WHAT YOU SHOULD DO:
In the records that follow, the lines from the one containing "промышленного" to the one containing "niebywale produktywnym, kreatywnym", inclusive, are to be given again exactly.

:::

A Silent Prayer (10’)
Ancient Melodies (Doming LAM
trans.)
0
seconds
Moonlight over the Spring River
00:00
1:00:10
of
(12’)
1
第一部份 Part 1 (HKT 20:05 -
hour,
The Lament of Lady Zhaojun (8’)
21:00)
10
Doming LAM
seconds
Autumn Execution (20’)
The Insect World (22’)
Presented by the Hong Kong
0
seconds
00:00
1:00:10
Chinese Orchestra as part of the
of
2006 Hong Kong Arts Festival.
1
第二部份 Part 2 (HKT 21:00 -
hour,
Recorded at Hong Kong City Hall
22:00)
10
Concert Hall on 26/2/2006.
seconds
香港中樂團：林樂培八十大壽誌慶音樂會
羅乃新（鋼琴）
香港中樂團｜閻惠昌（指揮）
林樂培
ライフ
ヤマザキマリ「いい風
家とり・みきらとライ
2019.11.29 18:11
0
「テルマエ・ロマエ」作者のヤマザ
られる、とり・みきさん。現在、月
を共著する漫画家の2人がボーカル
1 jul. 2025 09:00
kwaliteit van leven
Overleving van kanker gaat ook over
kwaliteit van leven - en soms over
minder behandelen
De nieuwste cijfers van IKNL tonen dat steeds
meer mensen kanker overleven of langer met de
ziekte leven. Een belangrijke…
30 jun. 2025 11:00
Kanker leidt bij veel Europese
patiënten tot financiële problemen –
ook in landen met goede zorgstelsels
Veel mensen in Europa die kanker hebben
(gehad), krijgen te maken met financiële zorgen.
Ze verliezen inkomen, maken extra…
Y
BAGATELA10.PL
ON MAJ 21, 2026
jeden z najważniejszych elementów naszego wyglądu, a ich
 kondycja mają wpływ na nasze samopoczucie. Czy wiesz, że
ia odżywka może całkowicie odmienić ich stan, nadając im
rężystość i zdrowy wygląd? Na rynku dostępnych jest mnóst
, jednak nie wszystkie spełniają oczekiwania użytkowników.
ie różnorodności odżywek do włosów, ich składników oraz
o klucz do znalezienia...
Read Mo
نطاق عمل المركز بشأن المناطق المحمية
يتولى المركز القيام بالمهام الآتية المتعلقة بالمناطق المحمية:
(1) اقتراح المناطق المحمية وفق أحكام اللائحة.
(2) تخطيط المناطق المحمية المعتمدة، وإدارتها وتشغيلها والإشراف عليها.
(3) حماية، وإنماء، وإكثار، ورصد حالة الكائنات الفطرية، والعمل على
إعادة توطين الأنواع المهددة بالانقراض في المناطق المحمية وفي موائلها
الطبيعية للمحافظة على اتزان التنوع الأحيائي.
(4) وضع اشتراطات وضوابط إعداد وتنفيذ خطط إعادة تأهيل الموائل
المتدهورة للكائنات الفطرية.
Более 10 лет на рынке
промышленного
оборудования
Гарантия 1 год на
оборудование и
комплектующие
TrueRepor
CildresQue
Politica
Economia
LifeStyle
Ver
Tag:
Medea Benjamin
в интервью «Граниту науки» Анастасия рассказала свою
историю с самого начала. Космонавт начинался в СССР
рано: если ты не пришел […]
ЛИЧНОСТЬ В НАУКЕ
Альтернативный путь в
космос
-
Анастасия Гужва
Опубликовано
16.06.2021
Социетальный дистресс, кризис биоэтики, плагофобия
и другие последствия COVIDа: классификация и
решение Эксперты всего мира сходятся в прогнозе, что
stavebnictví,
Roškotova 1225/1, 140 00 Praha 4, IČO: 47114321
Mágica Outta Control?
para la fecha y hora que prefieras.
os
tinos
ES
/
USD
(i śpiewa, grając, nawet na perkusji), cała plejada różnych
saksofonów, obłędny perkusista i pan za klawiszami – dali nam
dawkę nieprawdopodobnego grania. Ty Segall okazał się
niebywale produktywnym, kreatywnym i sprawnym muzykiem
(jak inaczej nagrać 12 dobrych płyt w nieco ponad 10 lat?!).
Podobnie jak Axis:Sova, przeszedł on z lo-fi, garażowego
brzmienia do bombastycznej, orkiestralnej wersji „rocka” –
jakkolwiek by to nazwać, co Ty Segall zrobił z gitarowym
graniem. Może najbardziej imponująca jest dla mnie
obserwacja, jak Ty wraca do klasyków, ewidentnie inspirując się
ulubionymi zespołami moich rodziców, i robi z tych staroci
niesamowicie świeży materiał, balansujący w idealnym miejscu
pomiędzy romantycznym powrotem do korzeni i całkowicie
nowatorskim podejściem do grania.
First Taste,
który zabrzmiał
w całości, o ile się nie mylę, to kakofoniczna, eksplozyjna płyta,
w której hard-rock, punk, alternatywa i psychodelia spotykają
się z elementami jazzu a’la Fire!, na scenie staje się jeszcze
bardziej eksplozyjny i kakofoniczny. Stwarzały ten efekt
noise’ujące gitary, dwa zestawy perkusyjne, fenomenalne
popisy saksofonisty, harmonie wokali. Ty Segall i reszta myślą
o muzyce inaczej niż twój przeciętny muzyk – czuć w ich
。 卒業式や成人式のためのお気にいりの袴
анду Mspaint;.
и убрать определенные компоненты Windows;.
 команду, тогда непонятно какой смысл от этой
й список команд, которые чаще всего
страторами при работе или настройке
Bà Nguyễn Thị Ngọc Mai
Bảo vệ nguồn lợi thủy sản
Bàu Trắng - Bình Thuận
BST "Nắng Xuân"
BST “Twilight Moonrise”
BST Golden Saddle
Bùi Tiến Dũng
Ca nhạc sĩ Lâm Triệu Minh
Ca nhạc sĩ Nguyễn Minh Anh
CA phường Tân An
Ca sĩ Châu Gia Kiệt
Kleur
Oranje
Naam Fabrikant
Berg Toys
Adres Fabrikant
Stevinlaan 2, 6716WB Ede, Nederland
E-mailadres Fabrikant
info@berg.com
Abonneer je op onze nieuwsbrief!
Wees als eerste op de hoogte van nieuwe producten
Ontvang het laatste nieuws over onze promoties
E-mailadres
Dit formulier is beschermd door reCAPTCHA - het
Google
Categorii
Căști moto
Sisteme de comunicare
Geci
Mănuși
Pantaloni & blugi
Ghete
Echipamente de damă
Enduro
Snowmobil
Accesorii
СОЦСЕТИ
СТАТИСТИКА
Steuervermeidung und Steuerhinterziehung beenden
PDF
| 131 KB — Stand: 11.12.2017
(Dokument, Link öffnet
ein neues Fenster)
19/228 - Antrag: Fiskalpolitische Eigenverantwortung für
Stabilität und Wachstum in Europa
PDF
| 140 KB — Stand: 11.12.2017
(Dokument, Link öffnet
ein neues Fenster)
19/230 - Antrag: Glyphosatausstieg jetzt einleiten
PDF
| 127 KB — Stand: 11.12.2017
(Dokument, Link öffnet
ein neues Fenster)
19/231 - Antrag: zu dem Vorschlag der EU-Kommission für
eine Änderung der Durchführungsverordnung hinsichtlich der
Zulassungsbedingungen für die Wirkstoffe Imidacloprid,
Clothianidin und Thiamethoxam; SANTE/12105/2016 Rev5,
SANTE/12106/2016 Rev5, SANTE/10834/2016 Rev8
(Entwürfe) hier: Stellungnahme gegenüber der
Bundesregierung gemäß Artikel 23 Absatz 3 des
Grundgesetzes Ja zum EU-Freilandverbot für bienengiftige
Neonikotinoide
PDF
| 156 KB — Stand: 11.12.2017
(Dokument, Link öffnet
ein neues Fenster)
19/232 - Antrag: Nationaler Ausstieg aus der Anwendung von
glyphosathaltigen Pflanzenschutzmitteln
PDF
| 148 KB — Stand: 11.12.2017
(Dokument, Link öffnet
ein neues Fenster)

:::

RESPONSE TO THIS TASK:
промышленного
оборудования
Гарантия 1 год на
оборудование и
комплектующие
TrueRepor
CildresQue
Politica
Economia
LifeStyle
Ver
Tag:
Medea Benjamin
в интервью «Граниту науки» Анастасия рассказала свою
историю с самого начала. Космонавт начинался в СССР
рано: если ты не пришел […]
ЛИЧНОСТЬ В НАУКЕ
Альтернативный путь в
космос
-
Анастасия Гужва
Опубликовано
16.06.2021
Социетальный дистресс, кризис биоэтики, плагофобия
и другие последствия COVIDа: классификация и
решение Эксперты всего мира сходятся в прогнозе, что
stavebnictví,
Roškotova 1225/1, 140 00 Praha 4, IČO: 47114321
Mágica Outta Control?
para la fecha y hora que prefieras.
os
tinos
ES
/
USD
(i śpiewa, grając, nawet na perkusji), cała plejada różnych
saksofonów, obłędny perkusista i pan za klawiszami – dali nam
dawkę nieprawdopodobnego grania. Ty Segall okazał się
niebywale produktywnym, kreatywnym i sprawnym muzykiem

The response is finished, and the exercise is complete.